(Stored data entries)

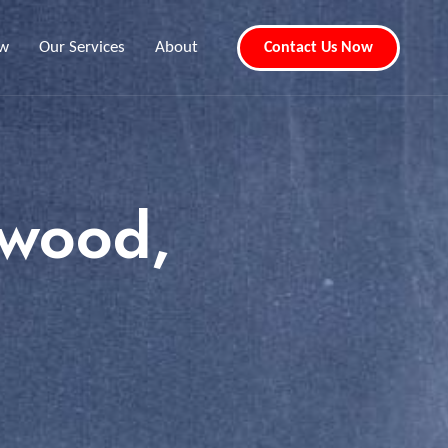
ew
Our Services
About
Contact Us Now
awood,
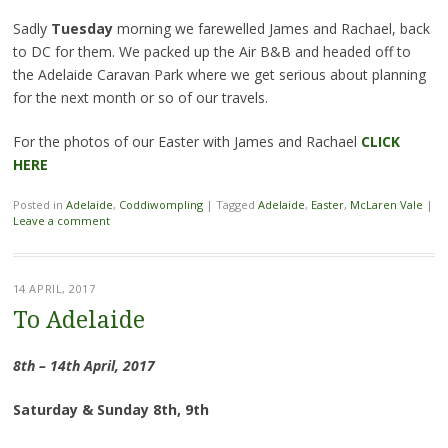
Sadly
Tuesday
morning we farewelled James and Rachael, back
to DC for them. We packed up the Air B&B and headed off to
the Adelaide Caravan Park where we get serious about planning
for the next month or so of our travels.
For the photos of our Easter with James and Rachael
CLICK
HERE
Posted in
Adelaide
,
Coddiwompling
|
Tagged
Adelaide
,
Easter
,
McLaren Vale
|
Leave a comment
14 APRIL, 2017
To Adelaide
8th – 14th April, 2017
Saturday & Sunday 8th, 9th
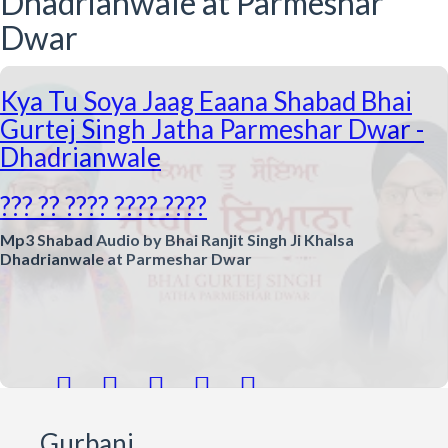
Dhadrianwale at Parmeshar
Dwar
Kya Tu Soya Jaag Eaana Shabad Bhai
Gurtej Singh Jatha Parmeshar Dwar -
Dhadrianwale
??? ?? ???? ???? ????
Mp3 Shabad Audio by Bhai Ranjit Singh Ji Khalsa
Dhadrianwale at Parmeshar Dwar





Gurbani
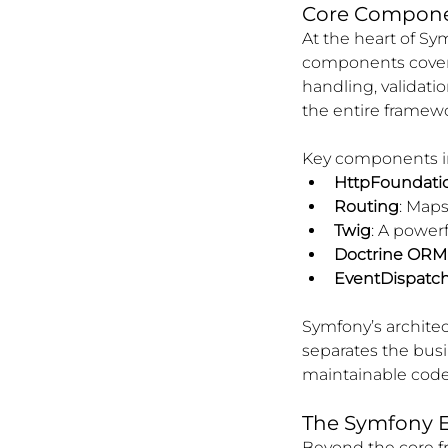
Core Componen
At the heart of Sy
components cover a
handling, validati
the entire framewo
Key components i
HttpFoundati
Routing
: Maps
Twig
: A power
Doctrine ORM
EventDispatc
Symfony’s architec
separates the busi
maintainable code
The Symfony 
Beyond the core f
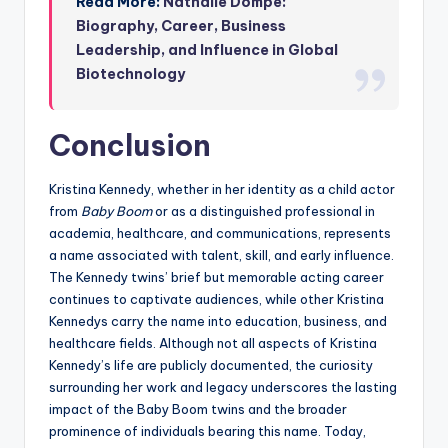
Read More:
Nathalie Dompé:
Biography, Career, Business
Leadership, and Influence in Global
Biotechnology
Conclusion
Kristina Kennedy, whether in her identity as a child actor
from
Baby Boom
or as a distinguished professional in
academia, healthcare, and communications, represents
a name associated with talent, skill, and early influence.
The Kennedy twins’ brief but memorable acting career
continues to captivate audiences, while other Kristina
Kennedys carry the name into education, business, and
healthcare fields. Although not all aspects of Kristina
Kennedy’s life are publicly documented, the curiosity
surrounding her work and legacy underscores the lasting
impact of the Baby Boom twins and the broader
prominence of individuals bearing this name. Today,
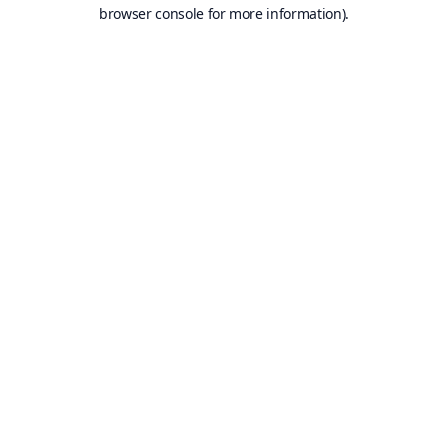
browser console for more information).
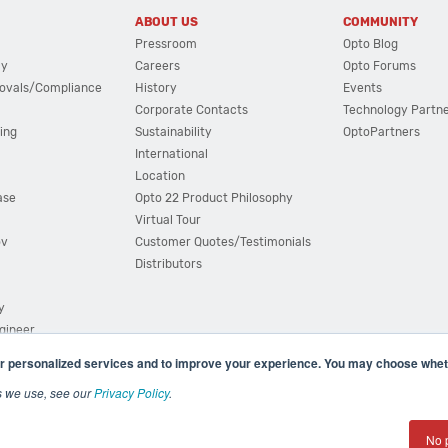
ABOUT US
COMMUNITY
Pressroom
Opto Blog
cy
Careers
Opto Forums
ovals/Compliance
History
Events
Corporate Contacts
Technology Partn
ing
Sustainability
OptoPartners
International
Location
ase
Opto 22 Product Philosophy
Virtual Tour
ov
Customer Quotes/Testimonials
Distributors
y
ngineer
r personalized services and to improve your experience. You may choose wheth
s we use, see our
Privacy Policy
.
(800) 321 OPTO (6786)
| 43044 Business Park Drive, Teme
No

# TASK TO CARRY OUT
Extract every line above that contains the word "Kristina".

# RESPONSE
Kristina Kennedy, whether in her identity as a child actor
continues to captivate audiences, while other Kristina
healthcare fields. Although not all aspects of Kristina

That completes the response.